►

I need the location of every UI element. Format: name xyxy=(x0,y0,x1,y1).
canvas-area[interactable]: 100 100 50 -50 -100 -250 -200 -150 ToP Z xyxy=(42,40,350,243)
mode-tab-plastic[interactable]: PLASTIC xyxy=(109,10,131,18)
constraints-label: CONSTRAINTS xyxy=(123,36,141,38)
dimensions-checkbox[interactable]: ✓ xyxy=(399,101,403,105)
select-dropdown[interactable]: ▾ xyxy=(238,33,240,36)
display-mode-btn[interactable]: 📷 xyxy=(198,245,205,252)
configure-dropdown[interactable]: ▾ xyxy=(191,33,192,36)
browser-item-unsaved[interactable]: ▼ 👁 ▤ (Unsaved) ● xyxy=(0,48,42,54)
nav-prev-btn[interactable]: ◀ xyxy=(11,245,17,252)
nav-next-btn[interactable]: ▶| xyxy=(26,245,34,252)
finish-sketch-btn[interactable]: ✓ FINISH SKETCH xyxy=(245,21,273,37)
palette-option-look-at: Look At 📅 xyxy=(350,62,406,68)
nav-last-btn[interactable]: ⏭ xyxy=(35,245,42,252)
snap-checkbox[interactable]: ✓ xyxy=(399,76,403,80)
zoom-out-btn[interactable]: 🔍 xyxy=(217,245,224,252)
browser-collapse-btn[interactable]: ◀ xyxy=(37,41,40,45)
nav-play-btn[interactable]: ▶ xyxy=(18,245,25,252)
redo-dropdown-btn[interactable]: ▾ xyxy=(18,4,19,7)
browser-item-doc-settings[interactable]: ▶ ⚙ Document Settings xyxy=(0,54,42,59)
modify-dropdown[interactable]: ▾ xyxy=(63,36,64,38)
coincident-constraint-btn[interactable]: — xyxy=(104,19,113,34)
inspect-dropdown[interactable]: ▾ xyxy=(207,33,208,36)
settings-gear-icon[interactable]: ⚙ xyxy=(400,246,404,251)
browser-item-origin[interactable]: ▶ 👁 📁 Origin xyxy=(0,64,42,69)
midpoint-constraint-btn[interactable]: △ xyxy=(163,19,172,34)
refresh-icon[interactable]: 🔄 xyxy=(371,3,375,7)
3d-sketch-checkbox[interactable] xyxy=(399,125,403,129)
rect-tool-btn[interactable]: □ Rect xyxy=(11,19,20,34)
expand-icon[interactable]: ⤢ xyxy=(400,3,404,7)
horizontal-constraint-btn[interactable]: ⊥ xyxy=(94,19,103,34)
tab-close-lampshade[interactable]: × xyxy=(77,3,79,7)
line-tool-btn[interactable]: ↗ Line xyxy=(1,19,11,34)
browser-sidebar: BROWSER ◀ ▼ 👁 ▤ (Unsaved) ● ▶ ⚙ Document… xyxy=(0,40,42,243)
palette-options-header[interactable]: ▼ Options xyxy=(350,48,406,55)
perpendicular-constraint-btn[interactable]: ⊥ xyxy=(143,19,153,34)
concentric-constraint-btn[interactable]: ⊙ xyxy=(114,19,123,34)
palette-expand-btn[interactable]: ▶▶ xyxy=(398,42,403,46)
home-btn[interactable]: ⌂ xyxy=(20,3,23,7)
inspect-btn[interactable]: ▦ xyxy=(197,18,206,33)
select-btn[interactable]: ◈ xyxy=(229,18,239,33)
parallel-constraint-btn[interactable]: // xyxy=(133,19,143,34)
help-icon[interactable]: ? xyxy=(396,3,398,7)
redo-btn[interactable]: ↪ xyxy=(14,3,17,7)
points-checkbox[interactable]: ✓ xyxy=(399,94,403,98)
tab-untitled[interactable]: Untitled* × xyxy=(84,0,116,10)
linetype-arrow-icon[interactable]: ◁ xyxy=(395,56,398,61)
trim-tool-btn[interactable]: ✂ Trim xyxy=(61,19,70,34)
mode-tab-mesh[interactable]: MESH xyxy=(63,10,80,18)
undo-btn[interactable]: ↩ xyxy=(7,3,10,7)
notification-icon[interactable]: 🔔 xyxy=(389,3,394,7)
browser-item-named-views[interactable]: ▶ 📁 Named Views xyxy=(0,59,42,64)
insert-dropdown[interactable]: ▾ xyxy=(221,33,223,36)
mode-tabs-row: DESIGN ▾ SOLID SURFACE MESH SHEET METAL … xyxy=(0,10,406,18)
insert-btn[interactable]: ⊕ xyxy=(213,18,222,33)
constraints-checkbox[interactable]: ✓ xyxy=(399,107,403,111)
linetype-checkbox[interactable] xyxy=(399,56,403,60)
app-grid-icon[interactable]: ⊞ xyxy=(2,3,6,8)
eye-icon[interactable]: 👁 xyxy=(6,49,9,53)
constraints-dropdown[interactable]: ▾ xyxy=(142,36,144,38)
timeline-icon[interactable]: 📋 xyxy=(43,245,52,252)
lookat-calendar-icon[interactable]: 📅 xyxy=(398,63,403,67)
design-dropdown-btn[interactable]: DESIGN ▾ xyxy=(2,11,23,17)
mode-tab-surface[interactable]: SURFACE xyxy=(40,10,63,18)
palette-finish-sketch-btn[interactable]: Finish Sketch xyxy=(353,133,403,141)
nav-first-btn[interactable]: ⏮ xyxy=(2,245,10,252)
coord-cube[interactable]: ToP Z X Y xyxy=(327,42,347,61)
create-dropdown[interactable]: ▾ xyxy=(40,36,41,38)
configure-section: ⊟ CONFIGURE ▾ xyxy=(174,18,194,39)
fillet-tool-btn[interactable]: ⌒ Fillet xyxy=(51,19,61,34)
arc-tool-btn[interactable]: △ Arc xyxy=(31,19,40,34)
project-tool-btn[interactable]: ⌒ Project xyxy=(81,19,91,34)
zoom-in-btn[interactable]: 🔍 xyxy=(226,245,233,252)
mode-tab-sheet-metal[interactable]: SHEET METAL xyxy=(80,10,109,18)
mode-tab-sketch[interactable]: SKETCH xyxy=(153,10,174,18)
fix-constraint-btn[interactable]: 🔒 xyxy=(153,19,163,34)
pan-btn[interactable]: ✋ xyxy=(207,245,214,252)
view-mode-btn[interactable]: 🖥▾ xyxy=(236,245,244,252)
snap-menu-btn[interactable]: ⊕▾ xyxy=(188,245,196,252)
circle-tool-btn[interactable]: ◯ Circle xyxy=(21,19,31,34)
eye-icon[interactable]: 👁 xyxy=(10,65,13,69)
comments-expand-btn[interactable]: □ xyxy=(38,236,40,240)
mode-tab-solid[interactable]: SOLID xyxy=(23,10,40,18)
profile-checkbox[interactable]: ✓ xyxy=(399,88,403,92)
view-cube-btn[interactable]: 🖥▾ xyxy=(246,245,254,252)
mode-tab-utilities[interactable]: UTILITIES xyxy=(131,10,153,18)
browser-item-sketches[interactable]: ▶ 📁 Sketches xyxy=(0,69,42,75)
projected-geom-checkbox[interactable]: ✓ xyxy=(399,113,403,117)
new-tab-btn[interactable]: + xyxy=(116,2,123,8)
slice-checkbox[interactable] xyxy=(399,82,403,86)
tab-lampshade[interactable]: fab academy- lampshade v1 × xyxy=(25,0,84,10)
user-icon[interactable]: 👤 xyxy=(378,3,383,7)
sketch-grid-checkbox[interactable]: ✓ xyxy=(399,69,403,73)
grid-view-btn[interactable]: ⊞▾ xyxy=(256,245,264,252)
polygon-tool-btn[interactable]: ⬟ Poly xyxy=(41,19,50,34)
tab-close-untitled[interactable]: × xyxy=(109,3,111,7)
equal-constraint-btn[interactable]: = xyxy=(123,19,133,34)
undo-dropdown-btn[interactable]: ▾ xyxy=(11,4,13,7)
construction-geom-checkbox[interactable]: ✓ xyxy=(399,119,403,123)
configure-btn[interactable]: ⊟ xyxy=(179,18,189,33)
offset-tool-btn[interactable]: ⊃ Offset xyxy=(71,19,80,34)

◄

[INSTRUCTIONS TO FOLLOW] Bring together all lines of the entries above in which the string "icon" occurs.

[ANSWER SPACE]
settings-gear-icon[interactable]: ⚙ xyxy=(400,246,404,251)
refresh-icon[interactable]: 🔄 xyxy=(371,3,375,7)
expand-icon[interactable]: ⤢ xyxy=(400,3,404,7)
help-icon[interactable]: ? xyxy=(396,3,398,7)
linetype-arrow-icon[interactable]: ◁ xyxy=(395,56,398,61)
notification-icon[interactable]: 🔔 xyxy=(389,3,394,7)
app-grid-icon[interactable]: ⊞ xyxy=(2,3,6,8)
eye-icon[interactable]: 👁 xyxy=(6,49,9,53)
timeline-icon[interactable]: 📋 xyxy=(43,245,52,252)
lookat-calendar-icon[interactable]: 📅 xyxy=(398,63,403,67)
eye-icon[interactable]: 👁 xyxy=(10,65,13,69)
user-icon[interactable]: 👤 xyxy=(378,3,383,7)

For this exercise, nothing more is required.